**Task requirements**.
Exclude images, then output the remaining data verbatim.
· · · ·
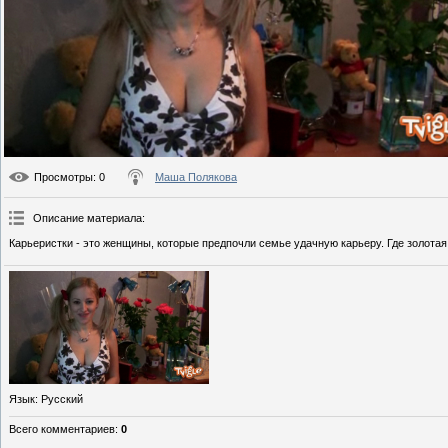
Просмотры
: 0
Маша Полякова
Описание материала
:
Карьеристки - это женщины, которые предпочли семье удачную карьеру. Где золот
Язык
: Русский
Всего комментариев
:
0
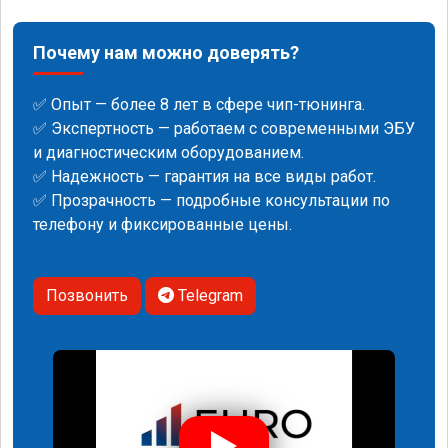
Почему нам можно доверять?
✅ Опыт — более 8 лет в сфере чип-тюнинга.
✅ Экспертность — работаем с современными ЭБУ
и диагностическим оборудованием.
✅ Надежность — гарантия на все виды работ.
✅ Прозрачность — подробные консультации по
телефону и фиксированные цены.
Позвонить
Telegram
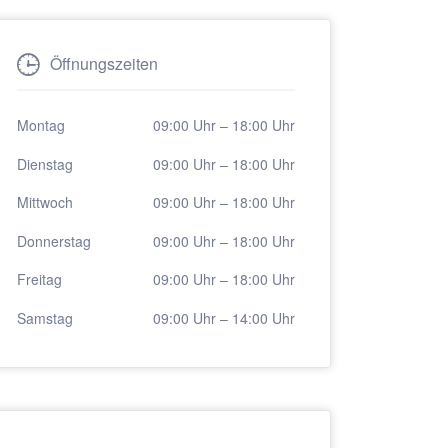
Öffnungszeiten
Montag
09:00 Uhr
–
18:00 Uhr
Dienstag
09:00 Uhr
–
18:00 Uhr
Mittwoch
09:00 Uhr
–
18:00 Uhr
Donnerstag
09:00 Uhr
–
18:00 Uhr
Freitag
09:00 Uhr
–
18:00 Uhr
Samstag
09:00 Uhr
–
14:00 Uhr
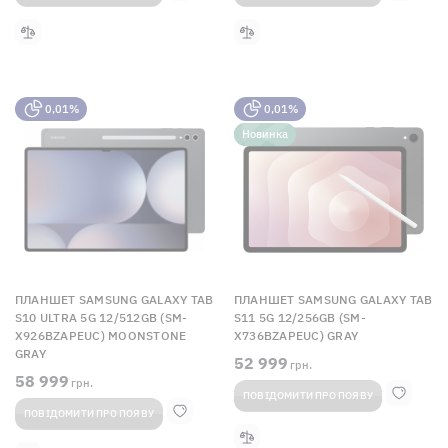
0,01%
0,01%
Новинка
ПЛАНШЕТ SAMSUNG GALAXY TAB
ПЛАНШЕТ SAMSUNG GALAXY TAB
S10 ULTRA 5G 12/512GB (SM-
S11 5G 12/256GB (SM-
X926BZAPEUC) MOONSTONE
X736BZAPEUC) GRAY
GRAY
52 999
грн.
58 999
грн.
ПОВІДОМИТИ ПРО ПОЯВУ
ПОВІДОМИТИ ПРО ПОЯВУ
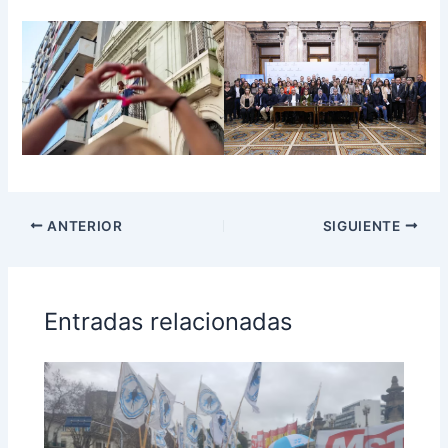
ANTERIOR
SIGUIENTE
Entradas relacionadas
· · · ·
**Task solution**.
Просмотры
: 0
Маша Полякова
Описание материала
:
Карьеристки - это женщины, которые предпочли семье удачную карьеру. Где золот
Язык
: Русский
Всего комментариев
:
0
Почему нам можно доверять?
✅ Опыт — более 8 лет в сфере чип-тюнинга.
✅ Экспертность — работаем с современными ЭБУ
и диагностическим оборудованием.
✅ Надежность — гарантия на все виды работ.
✅ Прозрачность — подробные консультации по
телефону и фиксированные цены.
Позвонить
Telegram
Öffnungszeiten
Montag
09:00 Uhr
–
18:00 Uhr
Dienstag
09:00 Uhr
–
18:00 Uhr
Mittwoch
09:00 Uhr
–
18:00 Uhr
Donnerstag
09:00 Uhr
–
18:00 Uhr
Freitag
09:00 Uhr
–
18:00 Uhr
Samstag
09:00 Uhr
–
14:00 Uhr
0,01%
0,01%
Новинка
ПЛАНШЕТ SAMSUNG GALAXY TAB
ПЛАНШЕТ SAMSUNG GALAXY TAB
S10 ULTRA 5G 12/512GB (SM-
S11 5G 12/256GB (SM-
X926BZAPEUC) MOONSTONE
X736BZAPEUC) GRAY
GRAY
52 999
грн.
58 999
грн.
ПОВІДОМИТИ ПРО ПОЯВУ
ПОВІДОМИТИ ПРО ПОЯВУ
ANTERIOR
SIGUIENTE
Entradas relacionadas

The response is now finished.